BURGLARY: Defendant found sitting on the porch of a trailer from which a TV had been stolen cannot be convicted of burglary. Sitting on the porch is not evidence of stealthy entry. White v. State, 2D18-2732  (1/3/20)

https://www.2dca.org/content/download/546231/6155487/file/182732_DC13_01032020_082413_i.pdf

DOUBLE JEOPARDY: Double Jeopardy bars dual convictions for both armed burglary and burglary with assault or battery. Bailey v. State, 5D 18-251 (1/3/20)

https://www.5dca.org/content/download/546268/6155791/file/180251_1259_01032020_03015382_i.pdf

DOUBLE JEOPARDY: Defendant cannot be convicted of theft and dealing in stolen property where he stole a television and sold it two hours later. These actions constituted one scheme or course of conduct for the purposes of §812.025. Ramirez v. State, 5D18-3458 (1/3/20)

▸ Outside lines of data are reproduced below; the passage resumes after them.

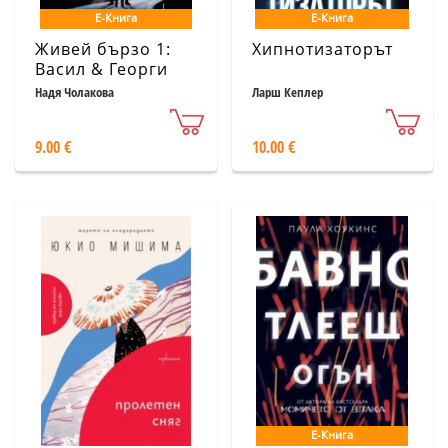
Е-Книга
Е-Книга
Живей бързо 1:
Хипнотизаторът
Васил & Георги
Илиеви
Надя Чолакова
Ларш Кеплер
9.00 €
10.00 €
Е-Книга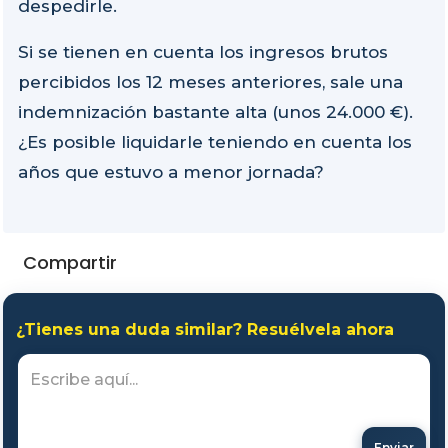
despedirle.
Si se tienen en cuenta los ingresos brutos
percibidos los 12 meses anteriores, sale una
indemnización bastante alta (unos 24.000 €).
¿Es posible liquidarle teniendo en cuenta los
años que estuvo a menor jornada?
Compartir
¿Tienes una duda similar? Resuélvela ahora
Enviar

https://www.5dca.org/content/download/546179/6154732/file/183458_1260_01032020_08132192_i.pdf

RETROACTIVITY-UPWARD DEPARTUREBrown v. State, holding that the jury, and not the court, must make the factual determination of dangerousness to the public as the predicate for the imposition of a state prison sentence, does not apply retroactively. A change in the law is not deemed retroactive unless the change (a) emanates from the Florida or United States Supreme Court, (b) is constitutional in nature, and (c) constitutes a development of fundamental significance. Brown does not constitute a development of fundamental significance. Adams v. State, 5D 19-2540 (1/3/20)

https://www.5dca.org/content/download/546185/6154804/file/192540_1257_01032020_08271883_i.pdf

MOTION TO DISMISS: “A motion to dismiss an information pursuant to Florida Rule of Criminal Procedure 3.190(c)(4) is analogous to a motion for summary judgment in a civil case. . .. Both should be granted sparingly.”If the state’s evidence is all circumstantial, whether it excludes all reasonable hypotheses of innocence may only be decided at trial. State v. Petagine, 1D18-2086 (1/2/20)

https://www.1dca.org/content/download/546116/6153866/file/182086_DC08_01022020_103018_i.pdf

HAZING: Information charging felony hazing based on a claim that a fraternity encouraged, and the (absent) fraternity president allowed, excessive drinking resulting in death is sufficient to withstand a motion to dismiss. State v. Petagine, 1D18-2086 (1/2/20)

https://www.1dca.org/content/download/546116/6153866/file/182086_DC08_01022020_103018_i.pdf

SPEEDY TRIAL: Speedy Trial rule does not preclude the State from adding a misdemeanor count to a felony information more than 90 days after arrest. State v. Petagine, 1D18-2086 (1/2/20)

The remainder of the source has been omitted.